## Assigned task
Using the data that follows, output only the lines from the line with "активы Руслана Тарпана, а" up to and including the line with "また、居酒屋のレトロな内装や温かみのある接客も魅力", exactly, leaving pictures aside.

## Entries shown
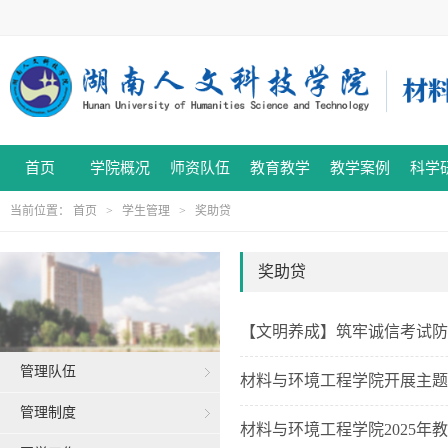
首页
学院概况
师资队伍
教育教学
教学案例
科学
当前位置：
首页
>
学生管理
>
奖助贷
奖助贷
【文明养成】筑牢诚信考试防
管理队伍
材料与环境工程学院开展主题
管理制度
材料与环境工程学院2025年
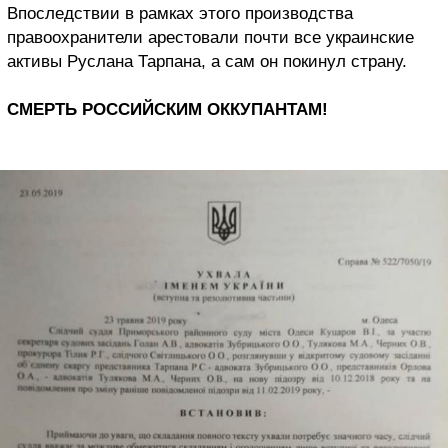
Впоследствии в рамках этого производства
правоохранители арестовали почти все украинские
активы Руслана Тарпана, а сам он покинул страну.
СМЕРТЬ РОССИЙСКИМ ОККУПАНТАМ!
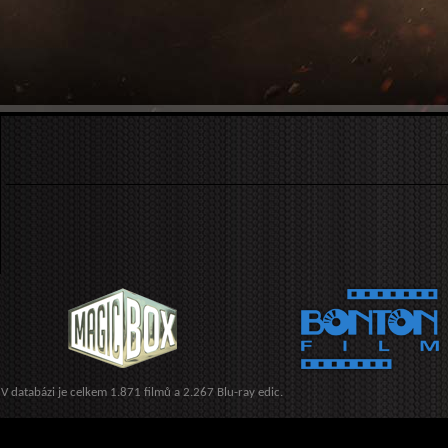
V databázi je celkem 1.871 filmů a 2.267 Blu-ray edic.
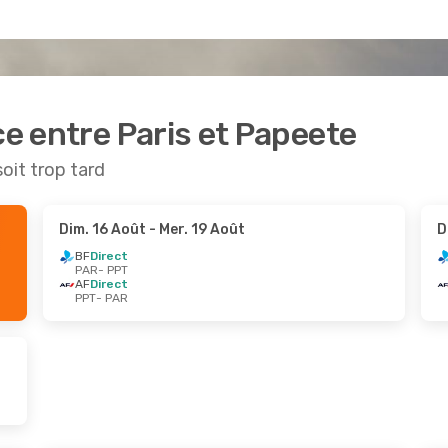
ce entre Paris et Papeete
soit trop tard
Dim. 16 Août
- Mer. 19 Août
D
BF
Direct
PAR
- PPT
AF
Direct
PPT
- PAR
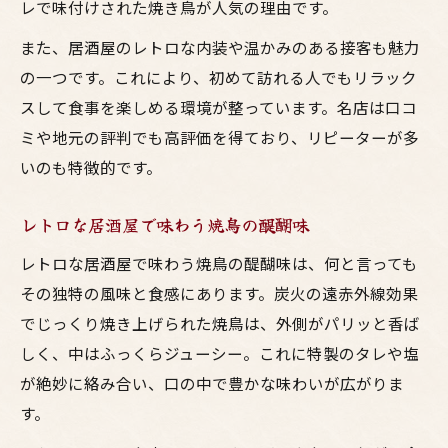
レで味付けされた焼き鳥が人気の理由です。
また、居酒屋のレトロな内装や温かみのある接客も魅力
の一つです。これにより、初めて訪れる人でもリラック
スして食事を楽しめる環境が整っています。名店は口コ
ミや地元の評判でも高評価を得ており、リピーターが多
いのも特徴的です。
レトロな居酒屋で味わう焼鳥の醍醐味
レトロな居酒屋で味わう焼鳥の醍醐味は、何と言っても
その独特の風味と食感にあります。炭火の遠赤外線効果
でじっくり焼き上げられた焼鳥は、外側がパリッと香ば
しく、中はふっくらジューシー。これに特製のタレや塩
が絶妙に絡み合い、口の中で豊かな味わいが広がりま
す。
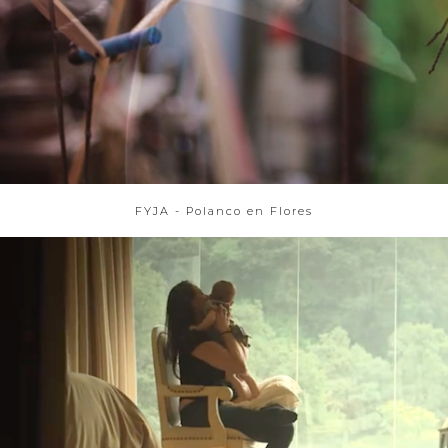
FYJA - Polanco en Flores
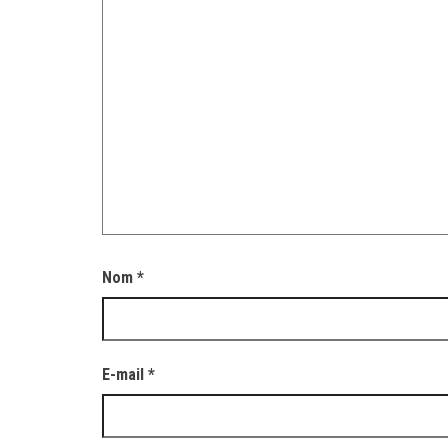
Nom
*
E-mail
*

==

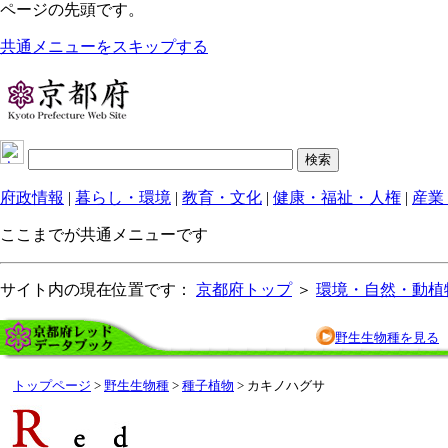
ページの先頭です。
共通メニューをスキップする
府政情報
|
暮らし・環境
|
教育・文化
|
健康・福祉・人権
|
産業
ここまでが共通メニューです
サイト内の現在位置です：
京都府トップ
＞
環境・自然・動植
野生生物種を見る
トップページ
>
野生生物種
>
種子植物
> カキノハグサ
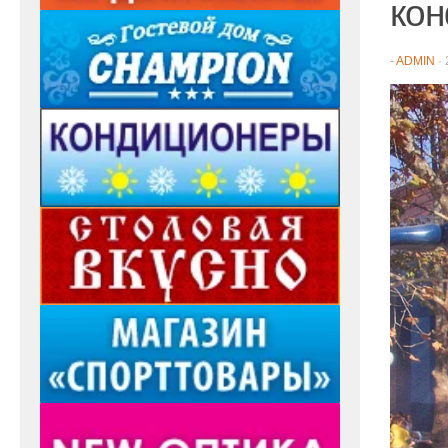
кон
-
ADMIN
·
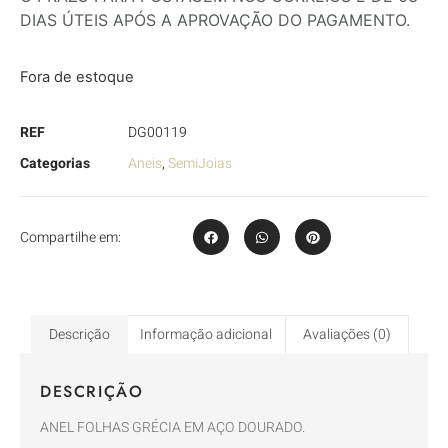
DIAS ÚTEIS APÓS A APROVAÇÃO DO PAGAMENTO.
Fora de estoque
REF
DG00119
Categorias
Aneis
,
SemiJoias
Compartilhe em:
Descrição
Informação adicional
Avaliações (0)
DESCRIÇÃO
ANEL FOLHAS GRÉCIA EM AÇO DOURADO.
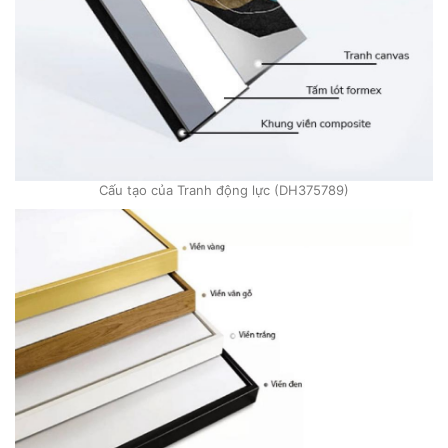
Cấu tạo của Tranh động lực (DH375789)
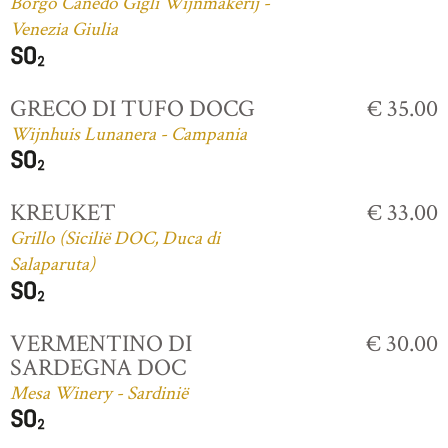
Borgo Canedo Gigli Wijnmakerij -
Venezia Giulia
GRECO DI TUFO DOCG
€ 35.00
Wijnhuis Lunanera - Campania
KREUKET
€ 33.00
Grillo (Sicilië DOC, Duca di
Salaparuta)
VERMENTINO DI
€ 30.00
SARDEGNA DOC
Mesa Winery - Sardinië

## Result
активы Руслана Тарпана, а сам он покинул страну.
СМЕРТЬ РОССИЙСКИМ ОККУПАНТАМ!
V databázi je celkem 1.871 filmů a 2.267 Blu-ray edic.
ce entre Paris et Papeete
soit trop tard
Dim. 16 Août
- Mer. 19 Août
D
BF
Direct
PAR
- PPT
AF
Direct
PPT
- PAR
レで味付けされた焼き鳥が人気の理由です。
また、居酒屋のレトロな内装や温かみのある接客も魅力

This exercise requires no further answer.